*EXERCISE AIM*
Repeat verbatim, and only, the lines of the data below, beginning at the line that contains "солютно безпечні для здоров'я (відповідають" and stopping after the line that contains "нному татуюванню.".

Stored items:
Segment Open

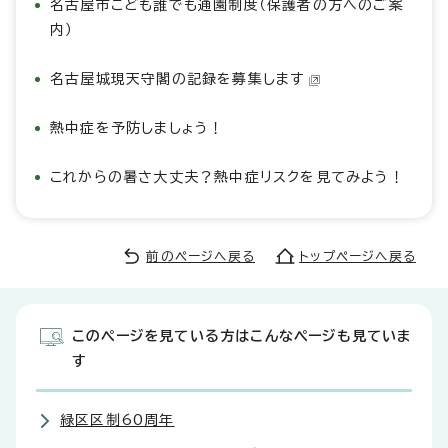
名古屋市こども誰でも通園制度（保護者の方へのご案
内）
名古屋城現天守閣の記録を募集します
熱中症を予防しましょう！
これからの暑さ大丈夫？熱中症リスクを見てみよう！
前のページへ戻る
トップページへ戻る
このページを見ている方はこんなページも見ていま
す
緑区区制60周年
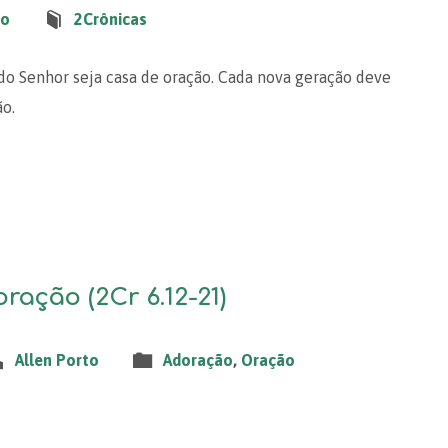
ão
2Crônicas
 do Senhor seja casa de oração. Cada nova geração deve
o.
ração (2Cr 6.12-21)
Allen Porto
Adoração
,
Oração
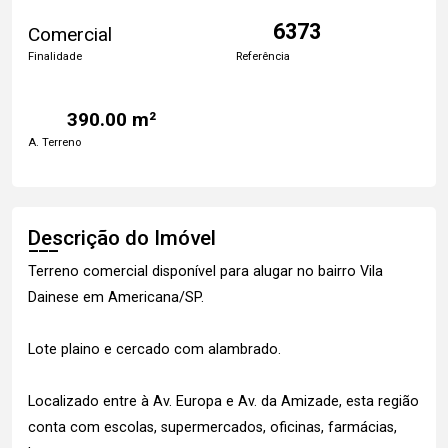
6373
Comercial
Finalidade
Referência
390.00 m²
A. Terreno
Descrição do Imóvel
Terreno comercial disponível para alugar no bairro Vila
Dainese em Americana/SP.
Lote plaino e cercado com alambrado.
Localizado entre à Av. Europa e Av. da Amizade, esta região
conta com escolas, supermercados, oficinas, farmácias,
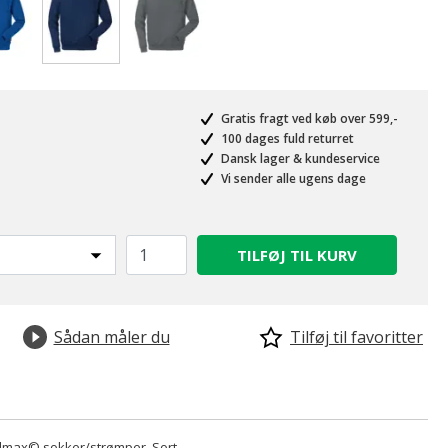
valgte
Gratis fragt ved køb over 599,-
100 dages fuld returret
Dansk lager & kundeservice
Vi sender alle ugens dage
TILFØJ TIL KURV
Sådan måler du
Tilføj til favoritter
lmax© sokker/strømper, Sort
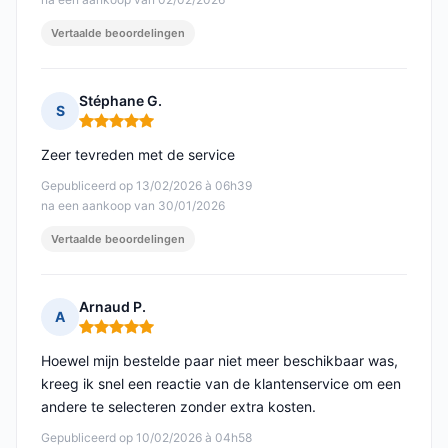
Vertaalde beoordelingen
Stéphane G.
S
Opmerking: 5 van 5
Zeer tevreden met de service
Gepubliceerd op 13/02/2026 à 06h39
na een aankoop van 30/01/2026
Vertaalde beoordelingen
Arnaud P.
A
Opmerking: 5 van 5
Hoewel mijn bestelde paar niet meer beschikbaar was,
kreeg ik snel een reactie van de klantenservice om een
andere te selecteren zonder extra kosten.
Gepubliceerd op 10/02/2026 à 04h58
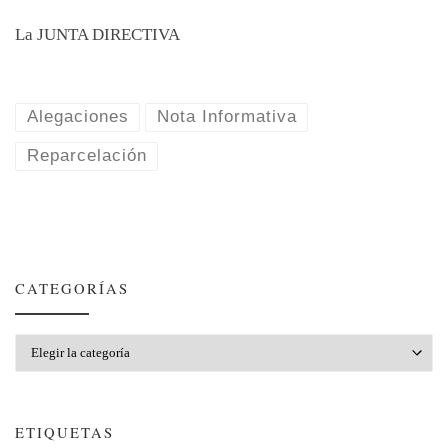
La JUNTA DIRECTIVA
Alegaciones
Nota Informativa
Reparcelación
CATEGORÍAS
Categorías
ETIQUETAS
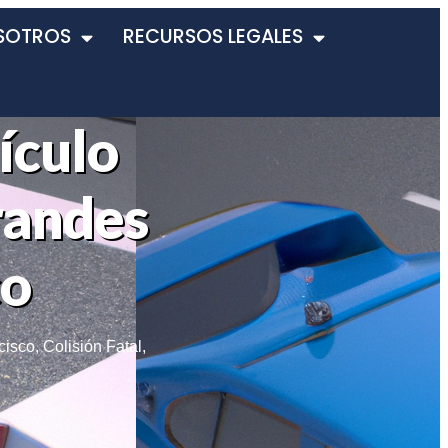
SOTROS
RECURSOS LEGALES
ículo
randes
co
cisco
,
Colisión Fatal
,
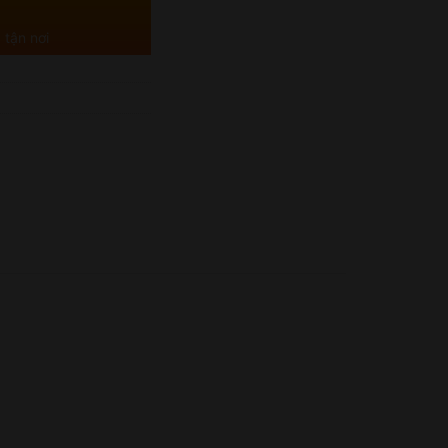
 tận nơi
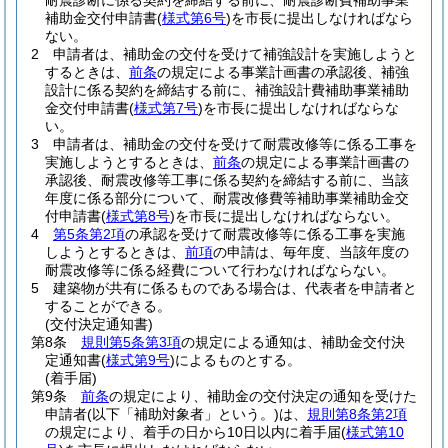
耐震診断に係る契約を締結する前に、耐震診断費補助事業
補助金交付申請書
(
様式第6号
)
を市長に提出しなければなら
ない。
2
申請者は、補助金の交付を受けて補強設計を実施しようと
するときは、
前条
の規定による事業計画書の承認後、補強
設計に係る契約を締結する前に、補強設計費補助事業補助
金交付申請書
(
様式第7号
)
を市長に提出しなければならな
い。
3
申請者は、補助金の交付を受けて耐震改修等に係る工事を
実施しようとするときは、
前条
の規定による事業計画書の
承認後、耐震改修等工事に係る契約を締結する前に、当該
年度に係る部分について、耐震改修費等補助事業補助金交
付申請書
(
様式第8号
)
を市長に提出しなければならない。
4
第5条第2項
の承認を受けて耐震改修等に係る工事を実施
しようとするときは、
前項
の申請は、毎年度、当該年度の
耐震改修等に係る経費について行わなければならない。
5
建築物が共有に係るものである場合は、代表者を申請者と
することができる。
(交付決定通知書)
第8条
規則第5条第3項
の規定による通知は、補助金交付決
定通知書
(
様式第9号
)
によるものとする。
(着手届)
第9条
前条
の規定により、補助金の交付決定の通知を受けた
申請者
(以下「補助対象者」という。)
は、
規則第8条第2項
の規定により、着手の日から10日以内に着手届
(
様式第10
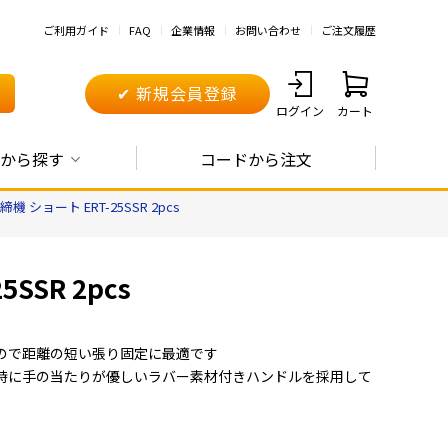
ご利用ガイド
FAQ
企業情報
お問い合わせ
ご注文履歴
✔ 新規会員登録
ログイン
カート
から探す
コードから注文
機 ショート ERT-25SSR 2pcs
SSR 2pcs
ので距離の短い張り固定に最適です
時に手の当たりが優しいラバー素材付きハンドルを採用して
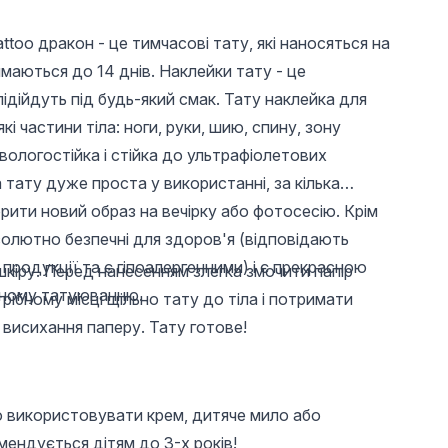
ttoo дракон - це тимчасові тату, які наносяться на
римаються до 14 днів. Наклейки тату - це
підійдуть під будь-який смак. Тату наклейка для
кі частини тіла: ноги, руки, шию, спину, зону
 вологостійка і стійка до ультрафіолетових
тату дуже проста у використанні, за кілька
UAH 196
UAH 25
UAH 
рити новий образ на вечірку або фотосесію. Крім
солютно безпечні для здоров'я (відповідають
Fiber Base, Fiber
Tattoo sticker for
Tattoo s
Base Coat Global
body Tattoo TA6610
body Ta
родукції та є гіпоалергенними) і є прекрасною
кіру. Перед нанесенням злегка змочити папір
Fashion, 12 ml
нному татуюванню.
ібному місці щільно тату до тіла і потримати
 висихання паперу. Тату готове!
 використовувати крем, дитяче мило або
мендується дітям до 3-х років!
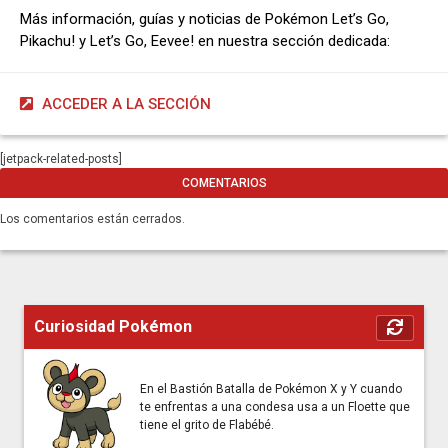
Más información, guías y noticias de Pokémon Let’s Go,
Pikachu! y Let’s Go, Eevee! en nuestra sección dedicada:
ACCEDER A LA SECCIÓN
[jetpack-related-posts]
COMENTARIOS
Los comentarios están cerrados.
Curiosidad Pokémon
En el Bastión Batalla de Pokémon X y Y cuando
te enfrentas a una condesa usa a un Floette que
tiene el grito de Flabébé.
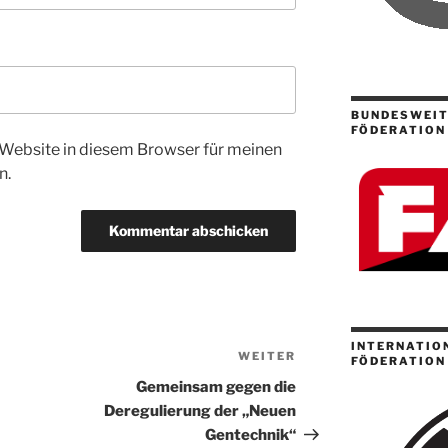
BUNDESWEIT
FÖDERATION
Website in diesem Browser für meinen
n.
INTERNATION
WEITER
Nächster
FÖDERATION 
Beitrag
Gemeinsam gegen die
Deregulierung der „Neuen
Gentechnik“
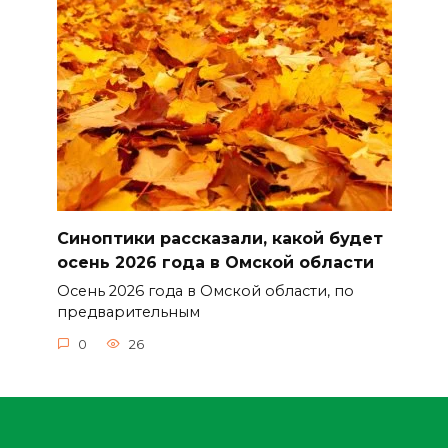
Синоптики рассказали, какой будет
осень 2026 года в Омской области
Осень 2026 года в Омской области, по
предварительным
0
26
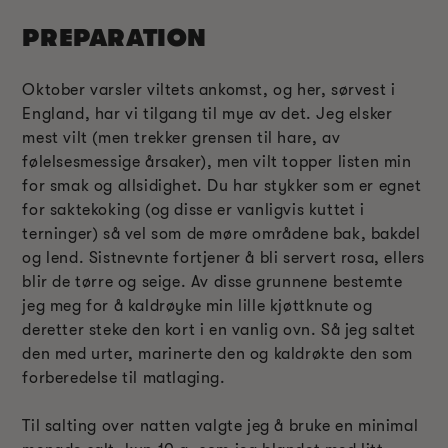
PREPARATION
Oktober varsler viltets ankomst, og her, sørvest i
England, har vi tilgang til mye av det. Jeg elsker
mest vilt (men trekker grensen til hare, av
følelsesmessige årsaker), men vilt topper listen min
for smak og allsidighet. Du har stykker som er egnet
for saktekoking (og disse er vanligvis kuttet i
terninger) så vel som de møre områdene bak, bakdel
og lend. Sistnevnte fortjener å bli servert rosa, ellers
blir de tørre og seige. Av disse grunnene bestemte
jeg meg for å kaldrøyke min lille kjøttknute og
deretter steke den kort i en vanlig ovn. Så jeg saltet
den med urter, marinerte den og kaldrøkte den som
forberedelse til matlaging.
Til salting over natten valgte jeg å bruke en minimal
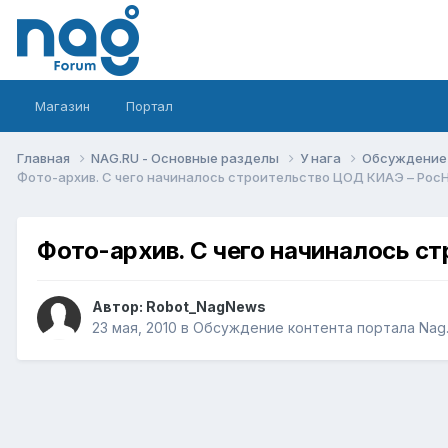
Магазин
Портал
Главная
NAG.RU - Основные разделы
У нага
Обсуждение 
Фото-архив. С чего начиналось строительство ЦОД КИАЭ – Ро
Фото-архив. С чего начиналось 
Автор:
Robot_NagNews
23 мая, 2010
в
Обсуждение контента портала Nag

Segment Closed

*ANSWER TO THE EXERCISE*
солютно безпечні для здоров'я (відповідають
Fiber Base, Fiber
Tattoo sticker for
Tattoo s
Base Coat Global
body Tattoo TA6610
body Ta
родукції та є гіпоалергенними) і є прекрасною
кіру. Перед нанесенням злегка змочити папір
Fashion, 12 ml
нному татуюванню.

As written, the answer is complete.